Hi Prodigy Team,
New user here so apologies if this is a duplicate question. Is there a recipe that handles correcting the existing annotations (ner.correct) while at the same time giving the option to add a new entity type?
My actual use case is to extend the NER model with a new entity type but I'd also like the option to correct mistakes in few of the labels as I go through the data.
What's the best approach to go about achieving this?
ner.correct recipe lets you pass in labels that are already in the model, as well as new labels. So you can set something like
--label PERSON,ORG,MY_NEW_LABEL and Prodigy will show you the model's predictions for
ORG, and let you add new annotations for
This is a very good approach for adding a new label btw because it means that your data includes examples of what the model already predicts plus the new annotations, and it can help prevent forgetting effects etc.

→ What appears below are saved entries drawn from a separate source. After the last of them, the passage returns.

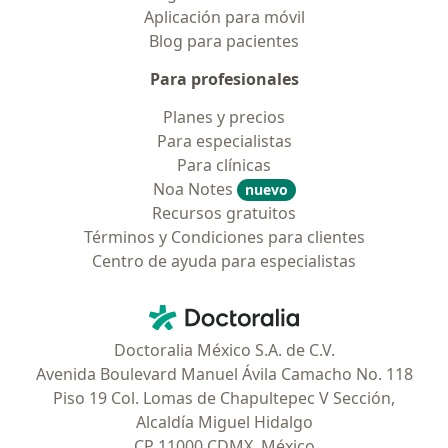
Aplicación para móvil
Blog para pacientes
Para profesionales
Planes y precios
Para especialistas
Para clínicas
Noa Notes
nuevo
Recursos gratuitos
Términos y Condiciones para clientes
Centro de ayuda para especialistas
Contacto
Doctoralia - Página de inicio
Doctoralia México S.A. de C.V.
Avenida Boulevard Manuel Ávila Camacho No. 118
Piso 19 Col. Lomas de Chapultepec V Sección,
Alcaldía Miguel Hidalgo
CP 11000 CDMX, México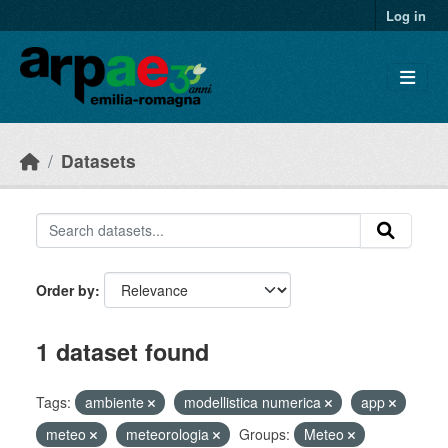
Skip to main content
Log in
Datasets
Order by
1 dataset found
Tags:
ambiente
modellistica numerica
app
meteo
meteorologia
Groups:
Meteo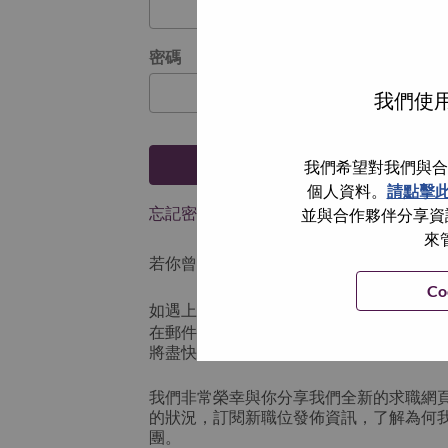
密碼
我們使用
登入
我們希望對我們與合
個人資料。
請點擊
忘記密碼了？
並與合作夥伴分享資訊
來
若你曾使用你的電子郵件申請我們的職位，
Co
如遇上登入問題，或無法建立帳號。請連
在郵件的主題寫上 “Application logi
將盡快與你聯絡。
我們非常榮幸與你分享我們全新的求職網
的狀況，訂閱新職位發佈資訊，了解為何
團。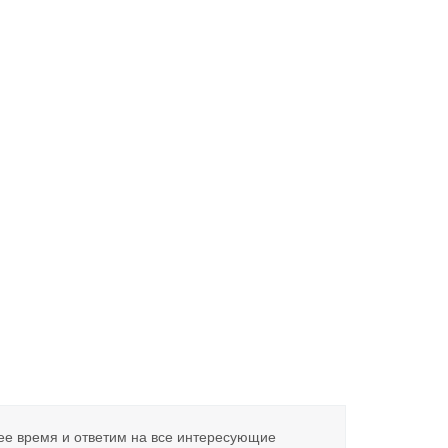
ее время и ответим на все интересующие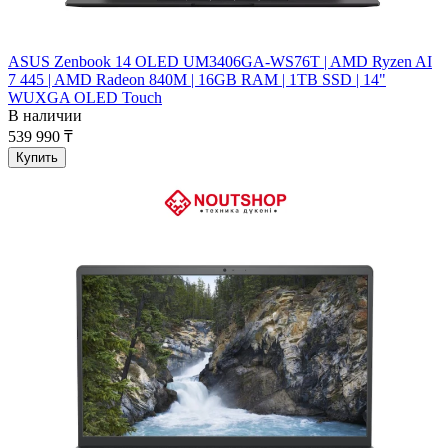
ASUS Zenbook 14 OLED UM3406GA-WS76T | AMD Ryzen AI
7 445 | AMD Radeon 840M | 16GB RAM | 1TB SSD | 14"
WUXGA OLED Touch
В наличии
539 990 ₸
Купить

Hi Ines, Thanks for getting back to me. Looks like ner.correct does not have an active learning component. What would be the proper recipe to add a new entity and have active learning assist me in labelling?
ner.correct will show you all examples exactly as they come in and doesn't do any example selection using an updated model in the loop and doesn't skip any less relevant examples in favour of better ones etc. It just lets you correct the model's suggestions and use the model to help you annotate faster.
I'm not sure if example selection with active learning really makes sense in your use case, since you want to add a new label from scratch. That can be pretty difficult if you start out with a model that knows nothing about the new entity type, and you need to make sure it gets to see enough examples so it can learn about it. So I would at least collect some gold-standard annotations first for all of your entity types so you can pretrain a model. You can always improve it by having the model select examples to annotate later.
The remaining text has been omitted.